== Data extract ==
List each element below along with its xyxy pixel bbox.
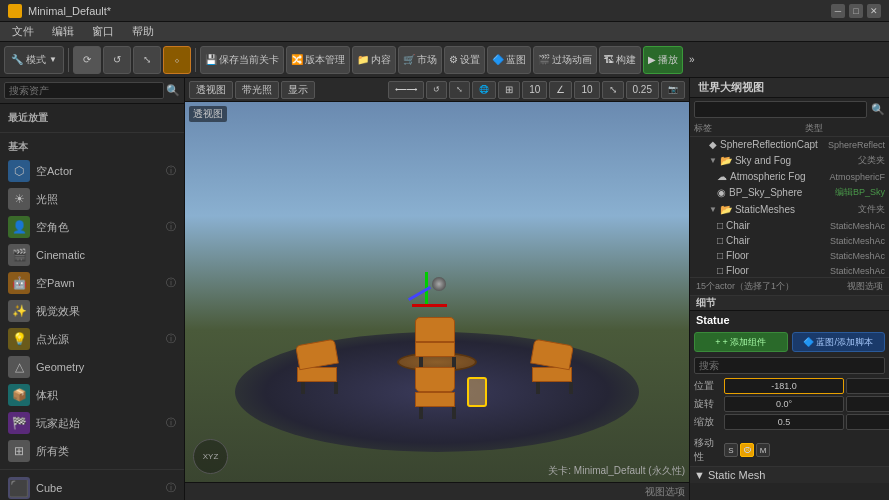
left-item-point-light[interactable]: 💡 点光源 ⓘ: [0, 325, 184, 353]
viewport-view-options[interactable]: 视图选项: [645, 485, 685, 499]
chair-legs-bottom: [415, 407, 460, 419]
save-label: 保存当前关卡: [219, 53, 279, 67]
perspective-button[interactable]: 透视图: [189, 81, 233, 99]
empty-actor-label: 空Actor: [36, 164, 73, 179]
scale-label: 缩放: [694, 415, 722, 429]
scale-size-button[interactable]: 0.25: [626, 81, 659, 99]
outliner-item-chair-1[interactable]: □ Chair StaticMeshAc: [690, 218, 889, 233]
pos-x-input[interactable]: [724, 378, 844, 394]
left-item-visual-effects[interactable]: ✨ 视觉效果: [0, 297, 184, 325]
settings-button[interactable]: ⚙ 设置: [444, 46, 485, 74]
left-item-volume[interactable]: 📦 体积: [0, 381, 184, 409]
more-button[interactable]: »: [685, 50, 699, 69]
source-control-button[interactable]: 🔀 版本管理: [286, 46, 350, 74]
blueprint-button[interactable]: 🔷 蓝图: [487, 46, 531, 74]
window-controls[interactable]: ─ □ ✕: [831, 4, 881, 18]
content-button[interactable]: 📁 内容: [352, 46, 396, 74]
axis-indicator: XYZ: [193, 439, 228, 474]
chair-leg-right-1: [536, 382, 540, 394]
cinematics-icon: 🎬: [538, 54, 550, 65]
viewport-canvas[interactable]: 透视图 XYZ 关卡: Minimal_Default (永久性): [185, 102, 689, 482]
transform-move-button[interactable]: ⟳: [73, 46, 101, 74]
static-mobility-button[interactable]: S: [724, 443, 738, 457]
chair-back-bottom: [415, 367, 455, 392]
camera-speed-button[interactable]: 📷: [661, 81, 685, 99]
outliner-item-bp-sky[interactable]: ◉ BP_Sky_Sphere 编辑BP_Sky: [690, 184, 889, 201]
rotate-button[interactable]: ↺: [426, 81, 447, 99]
mode-button[interactable]: 🔧 模式 ▼: [4, 46, 64, 74]
lit-button[interactable]: 带光照: [235, 81, 279, 99]
marketplace-button[interactable]: 🛒 市场: [398, 46, 442, 74]
grid-size-button[interactable]: 10: [522, 81, 547, 99]
play-button[interactable]: ▶ 播放: [643, 46, 683, 74]
maximize-button[interactable]: □: [849, 4, 863, 18]
outliner-item-sphere-reflection[interactable]: ◆ SphereReflectionCapt SphereReflect: [690, 137, 889, 152]
show-button[interactable]: 显示: [281, 81, 315, 99]
volume-label: 体积: [36, 388, 58, 403]
pos-y-input[interactable]: [846, 378, 889, 394]
chair-back-left: [295, 339, 339, 371]
left-item-empty-actor[interactable]: ⬡ 空Actor ⓘ: [0, 157, 184, 185]
static-meshes-arrow[interactable]: ▼: [709, 205, 717, 214]
transform-rotate-button[interactable]: ↺: [103, 46, 131, 74]
blueprint-script-icon: 🔷: [803, 337, 814, 347]
close-button[interactable]: ✕: [867, 4, 881, 18]
outliner-item-sky-fog[interactable]: ▼ 📂 Sky and Fog 父类夹: [690, 152, 889, 169]
details-search-input[interactable]: [694, 357, 885, 374]
static-mesh-section-header[interactable]: ▼ Static Mesh: [690, 466, 889, 483]
pivot-button[interactable]: ⬦: [163, 46, 191, 74]
angle-button[interactable]: 10: [574, 81, 599, 99]
sky-fog-arrow[interactable]: ▼: [709, 156, 717, 165]
asset-search-input[interactable]: [4, 82, 164, 99]
transform-scale-button[interactable]: ⤡: [133, 46, 161, 74]
selected-statue: [467, 377, 487, 407]
chair-top: [415, 317, 460, 372]
menu-edit[interactable]: 编辑: [44, 22, 82, 41]
left-item-lighting-section[interactable]: ☀ 光照: [0, 185, 184, 213]
details-panel: 细节 Statue + + 添加组件 🔷 蓝图/添加脚本 位置: [690, 295, 889, 455]
rot-x-input[interactable]: [724, 396, 844, 412]
angle-snap-button[interactable]: ∠: [549, 81, 572, 99]
rot-y-input[interactable]: [846, 396, 889, 412]
menu-window[interactable]: 窗口: [84, 22, 122, 41]
outliner-search-input[interactable]: [694, 101, 867, 118]
left-item-cinematic[interactable]: 🎬 Cinematic: [0, 241, 184, 269]
minimize-button[interactable]: ─: [831, 4, 845, 18]
geometry-label: Geometry: [36, 361, 84, 373]
all-classes-label: 所有类: [36, 444, 69, 459]
menu-help[interactable]: 帮助: [124, 22, 162, 41]
scale-button[interactable]: ⤡: [449, 81, 470, 99]
menu-file[interactable]: 文件: [4, 22, 42, 41]
stationary-mobility-button[interactable]: ⭙: [740, 443, 754, 457]
left-item-player-start[interactable]: 🏁 玩家起始 ⓘ: [0, 409, 184, 437]
left-item-all-classes[interactable]: ⊞ 所有类: [0, 437, 184, 465]
outliner-item-atm-fog[interactable]: ☁ Atmospheric Fog AtmosphericF: [690, 169, 889, 184]
translate-button[interactable]: ⟵⟶: [388, 81, 424, 99]
grid-snap-button[interactable]: ⊞: [498, 81, 520, 99]
build-button[interactable]: 🏗 构建: [599, 46, 641, 74]
outliner-item-static-meshes[interactable]: ▼ 📂 StaticMeshes 文件夹: [690, 201, 889, 218]
visual-effects-icon: ✨: [8, 300, 30, 322]
add-component-button[interactable]: + + 添加组件: [694, 332, 788, 352]
left-item-cube[interactable]: ⬛ Cube ⓘ: [8, 474, 176, 500]
blueprint-add-script-button[interactable]: 🔷 蓝图/添加脚本: [792, 332, 886, 352]
static-meshes-folder-icon: 📂: [720, 204, 732, 215]
scale-x-input[interactable]: [724, 414, 844, 430]
scale-snap-button[interactable]: ⤡: [602, 81, 624, 99]
selected-actor-name: Statue: [690, 311, 889, 329]
scale-y-input[interactable]: [846, 414, 889, 430]
movable-mobility-button[interactable]: M: [756, 443, 770, 457]
world-button[interactable]: 🌐: [472, 81, 496, 99]
outliner-item-floor-2[interactable]: □ Floor StaticMeshAc: [690, 263, 889, 277]
point-light-icon: 💡: [8, 328, 30, 350]
outliner-view-options[interactable]: 视图选项: [847, 280, 883, 293]
cinematics-button[interactable]: 🎬 过场动画: [533, 46, 597, 74]
save-button[interactable]: 💾 保存当前关卡: [200, 46, 284, 74]
viewport-area: 透视图 带光照 显示 ⟵⟶ ↺ ⤡ 🌐 ⊞ 10 ∠ 10 ⤡ 0.25 📷: [185, 78, 689, 500]
left-item-empty-pawn[interactable]: 🤖 空Pawn ⓘ: [0, 269, 184, 297]
outliner-item-chair-2[interactable]: □ Chair StaticMeshAc: [690, 233, 889, 248]
left-item-geometry[interactable]: △ Geometry: [0, 353, 184, 381]
outliner-item-floor-1[interactable]: □ Floor StaticMeshAc: [690, 248, 889, 263]
source-control-label: 版本管理: [305, 53, 345, 67]
left-item-empty-char[interactable]: 👤 空角色 ⓘ: [0, 213, 184, 241]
===
Nothing but lines that contain "添加组件" should appear in the answer. Copy each from the records.

details-panel: 细节 Statue + + 添加组件 🔷 蓝图/添加脚本 位置: [690, 295, 889, 455]
add-component-button[interactable]: + + 添加组件: [694, 332, 788, 352]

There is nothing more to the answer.